• _REQUIRED ACTION_: Please filter the entries for the word "finden" and copy every line that has it.

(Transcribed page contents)
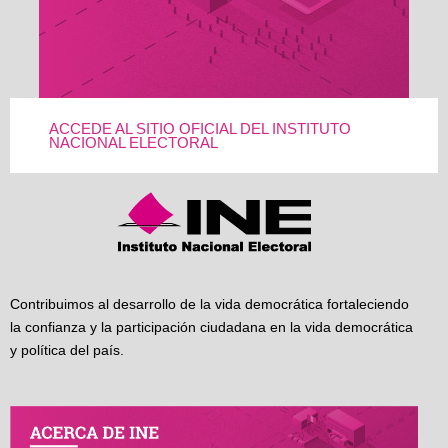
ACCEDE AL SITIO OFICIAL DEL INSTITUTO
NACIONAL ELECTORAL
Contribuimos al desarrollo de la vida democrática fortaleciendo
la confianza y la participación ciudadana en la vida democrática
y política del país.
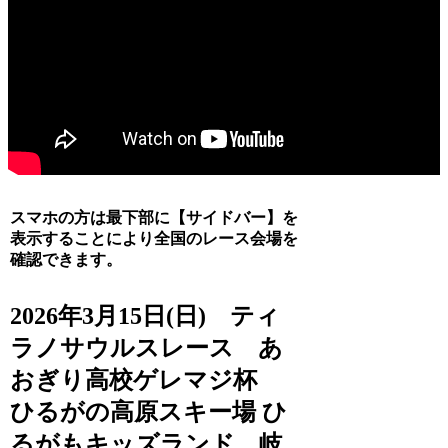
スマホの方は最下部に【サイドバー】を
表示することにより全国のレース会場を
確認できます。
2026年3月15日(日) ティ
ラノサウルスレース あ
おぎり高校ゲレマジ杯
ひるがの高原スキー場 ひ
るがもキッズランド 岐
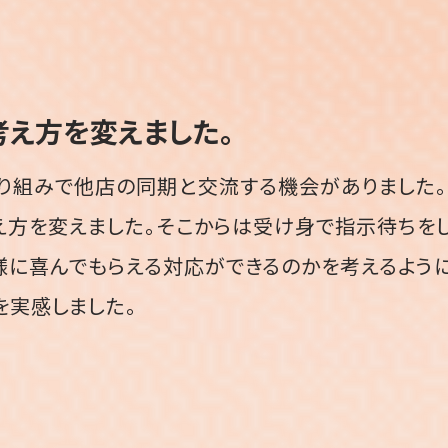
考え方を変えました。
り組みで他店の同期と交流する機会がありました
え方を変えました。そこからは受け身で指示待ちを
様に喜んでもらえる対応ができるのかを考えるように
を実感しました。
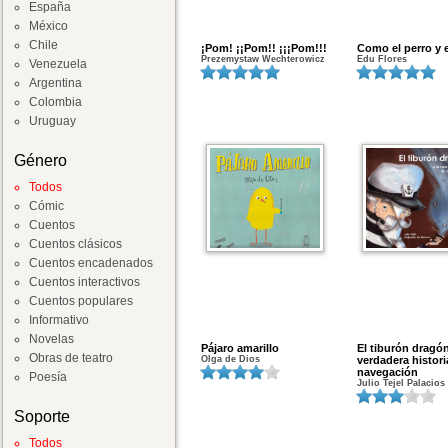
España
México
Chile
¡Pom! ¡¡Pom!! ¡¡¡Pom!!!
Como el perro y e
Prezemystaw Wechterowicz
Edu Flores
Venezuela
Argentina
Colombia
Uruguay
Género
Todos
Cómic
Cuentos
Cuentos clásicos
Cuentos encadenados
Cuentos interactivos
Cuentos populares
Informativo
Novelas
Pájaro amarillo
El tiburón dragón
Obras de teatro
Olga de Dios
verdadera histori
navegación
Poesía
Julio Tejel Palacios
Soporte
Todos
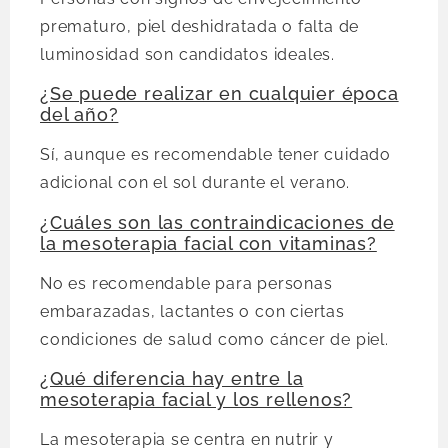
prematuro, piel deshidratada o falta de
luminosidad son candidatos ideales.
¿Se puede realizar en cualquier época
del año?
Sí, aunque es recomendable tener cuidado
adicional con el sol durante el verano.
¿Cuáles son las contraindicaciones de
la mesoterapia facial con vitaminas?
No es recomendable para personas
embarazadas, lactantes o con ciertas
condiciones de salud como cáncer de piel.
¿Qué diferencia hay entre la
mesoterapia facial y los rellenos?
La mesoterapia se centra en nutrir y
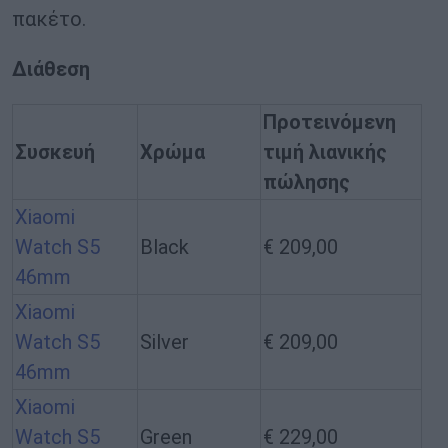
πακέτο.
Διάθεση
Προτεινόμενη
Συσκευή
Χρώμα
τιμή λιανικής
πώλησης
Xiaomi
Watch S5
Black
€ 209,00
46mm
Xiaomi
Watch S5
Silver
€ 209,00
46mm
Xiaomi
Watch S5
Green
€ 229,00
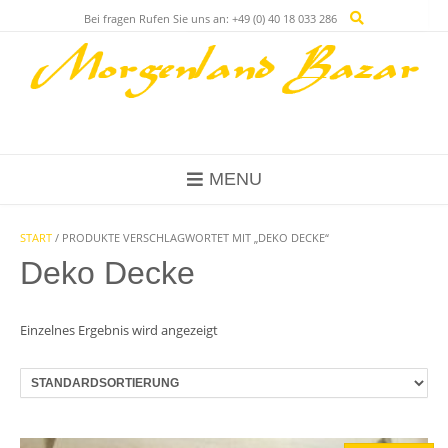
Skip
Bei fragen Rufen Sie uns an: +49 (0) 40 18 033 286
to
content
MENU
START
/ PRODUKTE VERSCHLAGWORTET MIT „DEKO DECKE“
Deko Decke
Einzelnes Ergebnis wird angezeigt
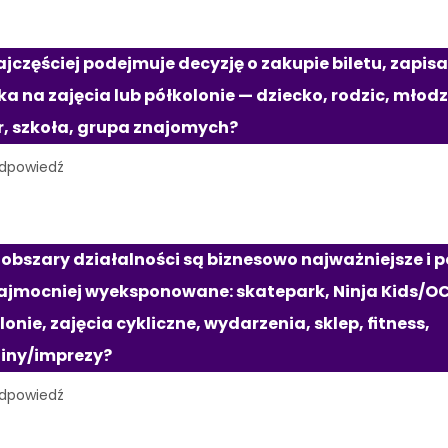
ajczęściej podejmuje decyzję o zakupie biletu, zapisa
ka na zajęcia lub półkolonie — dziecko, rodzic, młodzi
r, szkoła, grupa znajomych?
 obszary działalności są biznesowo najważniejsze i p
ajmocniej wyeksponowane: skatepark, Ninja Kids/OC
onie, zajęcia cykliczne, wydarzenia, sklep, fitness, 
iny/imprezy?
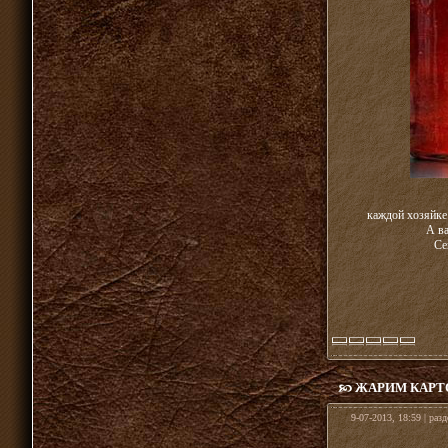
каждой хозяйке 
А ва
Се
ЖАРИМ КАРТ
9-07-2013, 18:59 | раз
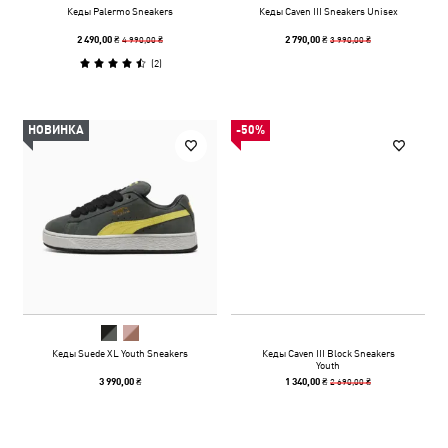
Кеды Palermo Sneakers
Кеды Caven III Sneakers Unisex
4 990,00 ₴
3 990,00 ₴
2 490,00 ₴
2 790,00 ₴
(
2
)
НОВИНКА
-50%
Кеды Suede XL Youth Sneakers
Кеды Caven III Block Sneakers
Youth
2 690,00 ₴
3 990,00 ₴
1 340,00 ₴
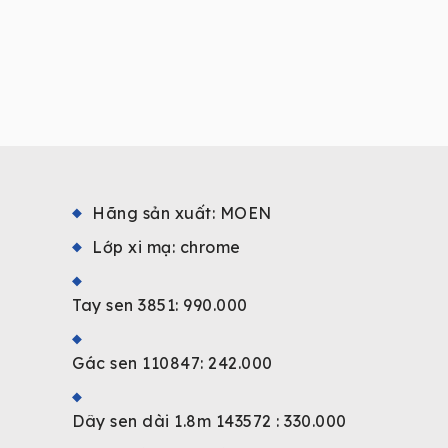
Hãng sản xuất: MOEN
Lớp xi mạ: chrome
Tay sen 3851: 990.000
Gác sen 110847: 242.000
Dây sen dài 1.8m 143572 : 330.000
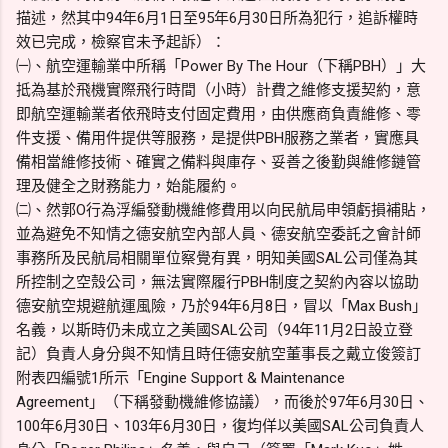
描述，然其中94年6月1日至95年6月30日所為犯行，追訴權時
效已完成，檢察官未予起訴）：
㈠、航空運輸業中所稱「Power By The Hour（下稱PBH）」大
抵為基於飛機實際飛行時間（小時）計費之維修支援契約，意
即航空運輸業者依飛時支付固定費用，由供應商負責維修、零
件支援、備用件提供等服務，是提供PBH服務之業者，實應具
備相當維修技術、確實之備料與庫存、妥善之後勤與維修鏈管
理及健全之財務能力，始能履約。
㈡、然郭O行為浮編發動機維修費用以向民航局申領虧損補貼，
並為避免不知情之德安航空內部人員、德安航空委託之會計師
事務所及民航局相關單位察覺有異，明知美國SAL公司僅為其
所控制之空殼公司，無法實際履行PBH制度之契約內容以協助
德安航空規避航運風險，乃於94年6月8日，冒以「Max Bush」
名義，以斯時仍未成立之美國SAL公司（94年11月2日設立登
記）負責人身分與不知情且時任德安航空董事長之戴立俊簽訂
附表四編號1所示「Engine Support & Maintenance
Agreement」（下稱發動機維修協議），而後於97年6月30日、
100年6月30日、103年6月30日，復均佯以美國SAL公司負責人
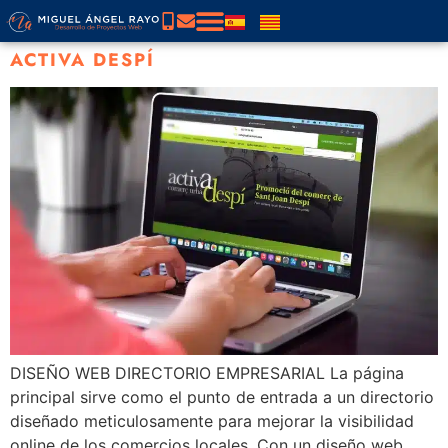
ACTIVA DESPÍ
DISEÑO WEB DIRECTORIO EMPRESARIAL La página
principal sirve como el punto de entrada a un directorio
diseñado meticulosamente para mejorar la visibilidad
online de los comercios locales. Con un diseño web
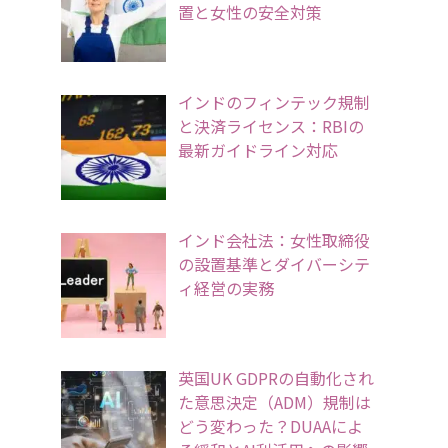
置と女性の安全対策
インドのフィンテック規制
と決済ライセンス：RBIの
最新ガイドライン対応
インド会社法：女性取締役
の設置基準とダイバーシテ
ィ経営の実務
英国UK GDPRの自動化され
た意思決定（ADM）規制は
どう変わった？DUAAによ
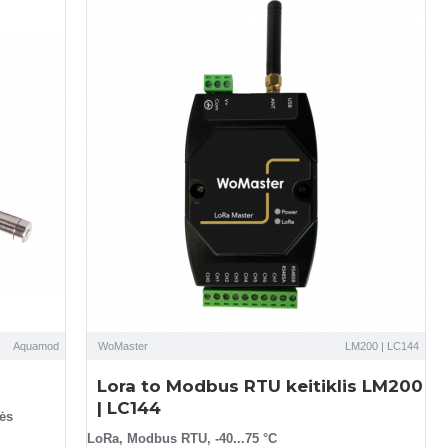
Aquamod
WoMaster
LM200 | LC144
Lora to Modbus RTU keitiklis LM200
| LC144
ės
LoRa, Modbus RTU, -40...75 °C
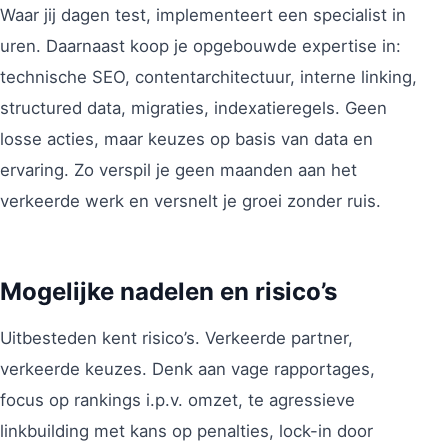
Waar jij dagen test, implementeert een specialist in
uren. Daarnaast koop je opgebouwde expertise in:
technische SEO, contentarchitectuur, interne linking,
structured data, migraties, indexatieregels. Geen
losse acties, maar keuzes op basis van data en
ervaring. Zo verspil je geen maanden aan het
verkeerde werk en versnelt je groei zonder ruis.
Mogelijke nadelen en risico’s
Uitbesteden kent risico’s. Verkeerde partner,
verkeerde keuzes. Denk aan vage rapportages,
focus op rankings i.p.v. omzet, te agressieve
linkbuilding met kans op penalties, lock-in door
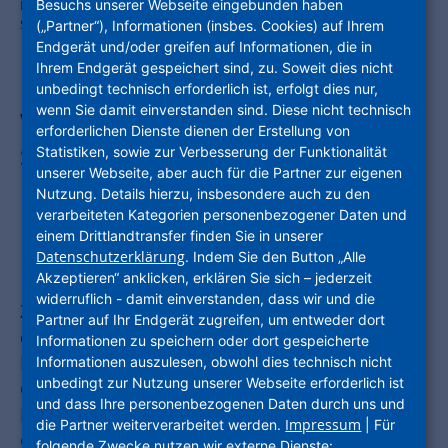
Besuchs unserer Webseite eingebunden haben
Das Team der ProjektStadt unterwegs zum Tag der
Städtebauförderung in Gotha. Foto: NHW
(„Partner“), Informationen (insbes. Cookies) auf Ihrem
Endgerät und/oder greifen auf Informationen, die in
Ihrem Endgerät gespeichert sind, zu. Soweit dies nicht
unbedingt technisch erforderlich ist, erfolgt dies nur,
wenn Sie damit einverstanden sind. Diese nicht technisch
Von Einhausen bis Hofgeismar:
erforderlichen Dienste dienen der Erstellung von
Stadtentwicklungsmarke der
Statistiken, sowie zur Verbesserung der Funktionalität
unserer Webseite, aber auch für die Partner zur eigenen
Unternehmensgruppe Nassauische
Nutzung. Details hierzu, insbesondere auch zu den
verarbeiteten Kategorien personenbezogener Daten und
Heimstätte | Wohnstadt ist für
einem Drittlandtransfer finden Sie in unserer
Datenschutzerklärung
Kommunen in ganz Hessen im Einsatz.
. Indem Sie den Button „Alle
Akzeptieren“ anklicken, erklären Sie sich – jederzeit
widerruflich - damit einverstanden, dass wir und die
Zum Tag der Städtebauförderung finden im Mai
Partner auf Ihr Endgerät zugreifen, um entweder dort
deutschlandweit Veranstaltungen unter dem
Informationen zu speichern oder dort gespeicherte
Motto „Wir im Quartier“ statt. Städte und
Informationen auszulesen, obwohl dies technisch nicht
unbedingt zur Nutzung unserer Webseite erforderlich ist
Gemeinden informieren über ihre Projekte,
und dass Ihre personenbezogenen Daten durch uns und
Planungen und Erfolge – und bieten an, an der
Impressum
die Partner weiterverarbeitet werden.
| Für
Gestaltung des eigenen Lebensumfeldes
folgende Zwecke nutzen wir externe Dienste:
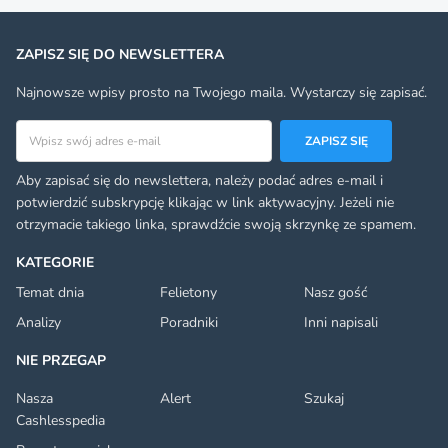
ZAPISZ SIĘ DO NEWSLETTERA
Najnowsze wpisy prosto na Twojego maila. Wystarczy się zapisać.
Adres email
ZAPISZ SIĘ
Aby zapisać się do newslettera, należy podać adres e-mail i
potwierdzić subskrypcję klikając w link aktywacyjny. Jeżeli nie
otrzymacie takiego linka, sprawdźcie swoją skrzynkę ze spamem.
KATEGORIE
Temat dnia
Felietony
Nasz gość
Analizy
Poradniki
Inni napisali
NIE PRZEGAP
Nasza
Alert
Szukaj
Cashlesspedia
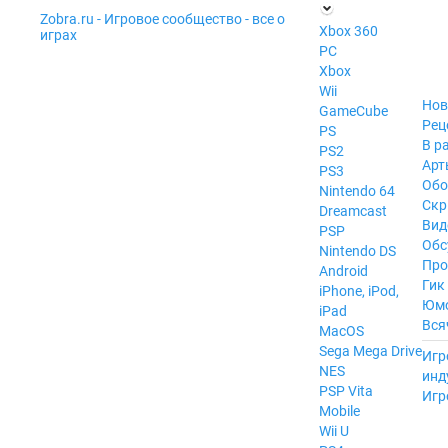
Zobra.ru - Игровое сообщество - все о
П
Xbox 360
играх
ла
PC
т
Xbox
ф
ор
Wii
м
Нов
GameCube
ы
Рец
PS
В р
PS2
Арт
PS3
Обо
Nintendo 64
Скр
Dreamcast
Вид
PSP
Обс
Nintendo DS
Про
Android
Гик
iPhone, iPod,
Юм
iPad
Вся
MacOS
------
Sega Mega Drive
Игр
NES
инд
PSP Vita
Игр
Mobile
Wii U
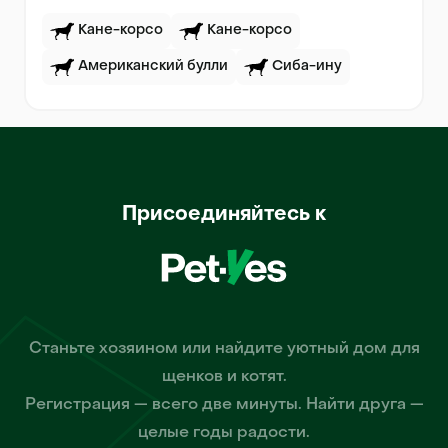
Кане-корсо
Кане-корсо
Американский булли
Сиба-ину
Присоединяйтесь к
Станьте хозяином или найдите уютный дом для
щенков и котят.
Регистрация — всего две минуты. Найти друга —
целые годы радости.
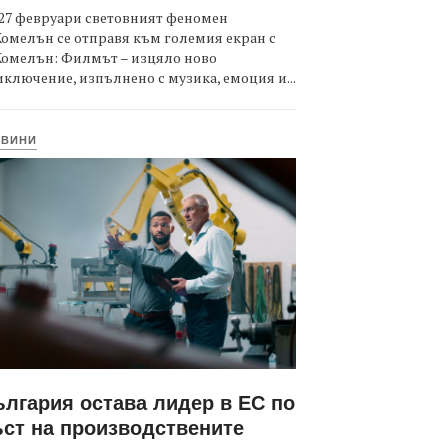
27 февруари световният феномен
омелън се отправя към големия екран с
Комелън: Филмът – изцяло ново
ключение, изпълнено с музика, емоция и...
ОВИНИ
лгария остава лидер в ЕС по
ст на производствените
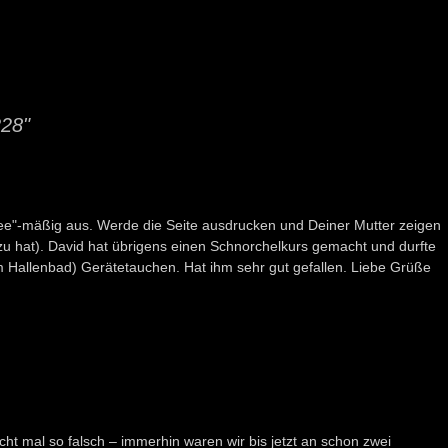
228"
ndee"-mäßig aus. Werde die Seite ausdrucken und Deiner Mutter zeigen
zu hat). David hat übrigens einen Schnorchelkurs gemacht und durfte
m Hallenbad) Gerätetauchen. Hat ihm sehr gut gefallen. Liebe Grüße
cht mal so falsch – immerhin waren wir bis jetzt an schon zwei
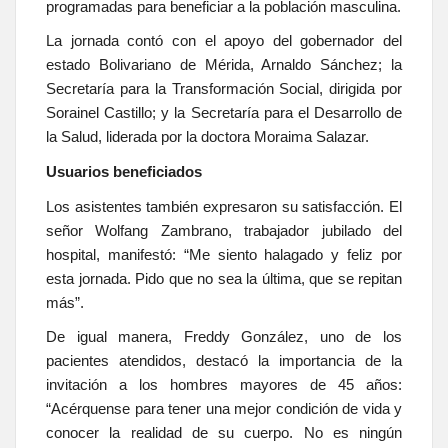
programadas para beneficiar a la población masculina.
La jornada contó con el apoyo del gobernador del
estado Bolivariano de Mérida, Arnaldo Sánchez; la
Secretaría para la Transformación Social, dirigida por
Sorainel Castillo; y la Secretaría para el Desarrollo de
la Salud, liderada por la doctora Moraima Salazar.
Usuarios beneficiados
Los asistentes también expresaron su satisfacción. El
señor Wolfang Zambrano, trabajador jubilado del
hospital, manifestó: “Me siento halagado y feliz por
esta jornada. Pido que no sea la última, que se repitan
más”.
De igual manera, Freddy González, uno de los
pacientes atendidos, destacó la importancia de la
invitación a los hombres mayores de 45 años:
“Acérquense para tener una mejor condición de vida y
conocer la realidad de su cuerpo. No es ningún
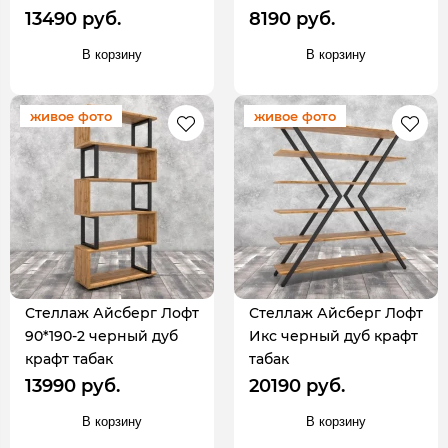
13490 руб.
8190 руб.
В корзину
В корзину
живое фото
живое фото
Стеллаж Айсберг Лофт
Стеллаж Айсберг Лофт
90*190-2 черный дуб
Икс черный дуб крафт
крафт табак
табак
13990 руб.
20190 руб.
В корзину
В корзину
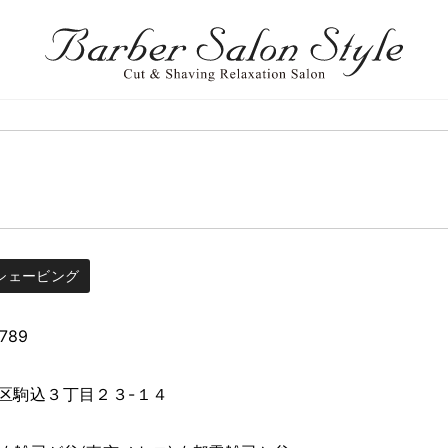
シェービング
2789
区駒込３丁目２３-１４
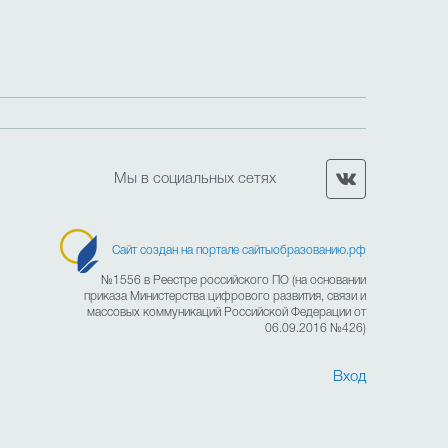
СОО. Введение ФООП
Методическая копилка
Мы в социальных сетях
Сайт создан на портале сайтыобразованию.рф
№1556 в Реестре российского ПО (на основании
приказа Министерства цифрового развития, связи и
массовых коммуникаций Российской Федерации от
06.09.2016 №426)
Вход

• _OUTPUT FOR THIS TASK_:
einem Drittlandtransfer finden Sie in unserer
Zum Tag der Städtebauförderung finden im Mai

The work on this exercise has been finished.